__TASK DESCRIPTION__
Below are the records; return every line from the one that contains "बायोगैस का उपयोग Uses of Biogas" to the last, exactly, skipping the pictures.
======== INPUT DATA
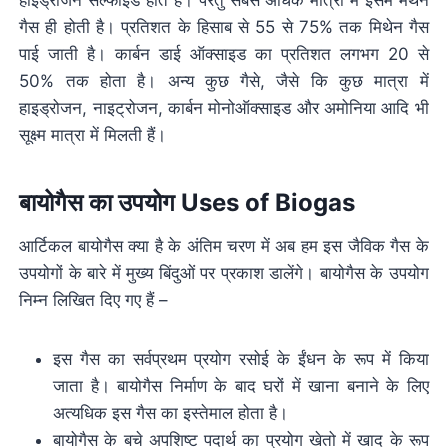
हाइड्रोजन सल्फाइड होते हैं। परंतु सबसे अधिक मात्रा में इसमें मेथेन
गैस ही होती है। प्रतिशत के हिसाब से 55 से 75% तक मिथेन गैस
पाई जाती है। कार्बन डाई ऑक्साइड का प्रतिशत लगभग 20 से
50% तक होता है। अन्य कुछ गैसे, जैसे कि कुछ मात्रा में
हाइड्रोजन, नाइट्रोजन, कार्बन मोनोऑक्साइड और अमोनिया आदि भी
सूक्ष्म मात्रा में मिलती हैं।
बायोगैस का उपयोग Uses of Biogas
आर्टिकल बायोगैस क्या है के अंतिम चरण में अब हम इस जैविक गैस के
उपयोगों के बारे में मुख्य बिंदुओं पर प्रकाश डालेंगे। बायोगैस के उपयोग
निम्न लिखित दिए गए हैं –
इस गैस का सर्वप्रथम प्रयोग रसोई के ईंधन के रूप में किया
जाता है। बायोगैस निर्माण के बाद घरों में खाना बनाने के लिए
अत्यधिक इस गैस का इस्तेमाल होता है।
बायोगैस के बचे अपशिष्ट पदार्थ का प्रयोग खेतो में खाद के रूप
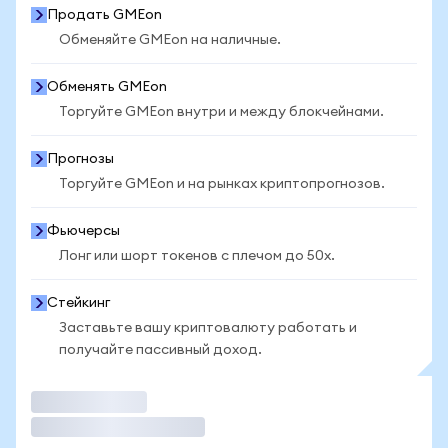
Продать GMEon
Обменяйте GMEon на наличные.
Обменять GMEon
Торгуйте GMEon внутри и между блокчейнами.
Прогнозы
Торгуйте GMEon и на рынках криптопрогнозов.
Фьючерсы
Лонг или шорт токенов с плечом до 50x.
Стейкинг
Заставьте вашу криптовалюту работать и
получайте пассивный доход.
Торговать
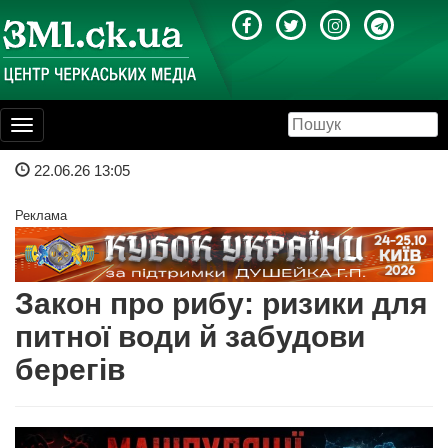
Toggle
navigation
22.06.26 13:05
Реклама
Закон про рибу: ризики для
питної води й забудови
берегів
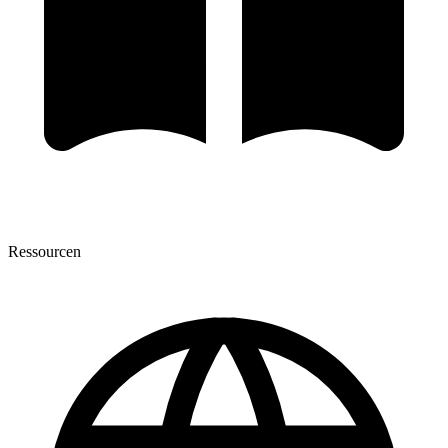
Ressourcen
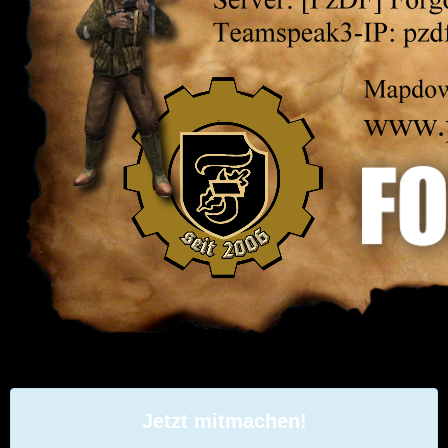
Jetzt mitmachen!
================
__YOUR RESPONSE__
बायोगैस का उपयोग Uses of Biogas
आर्टिकल बायोगैस क्या है के अंतिम चरण में अब हम इस जैविक गैस के
उपयोगों के बारे में मुख्य बिंदुओं पर प्रकाश डालेंगे। बायोगैस के उपयोग
निम्न लिखित दिए गए हैं –
इस गैस का सर्वप्रथम प्रयोग रसोई के ईंधन के रूप में किया
जाता है। बायोगैस निर्माण के बाद घरों में खाना बनाने के लिए
अत्यधिक इस गैस का इस्तेमाल होता है।
बायोगैस के बचे अपशिष्ट पदार्थ का प्रयोग खेतो में खाद के रूप
Продать GMEon
Обменяйте GMEon на наличные.
Обменять GMEon
Торгуйте GMEon внутри и между блокчейнами.
Прогнозы
Торгуйте GMEon и на рынках криптопрогнозов.
Фьючерсы
Лонг или шорт токенов с плечом до 50x.
Стейкинг
Заставьте вашу криптовалюту работать и
получайте пассивный доход.
Торговать
Toggle
navigation
22.06.26 13:05
Реклама
Закон про рибу: ризики для
питної води й забудови
берегів
Ressourcen
Jetzt mitmachen!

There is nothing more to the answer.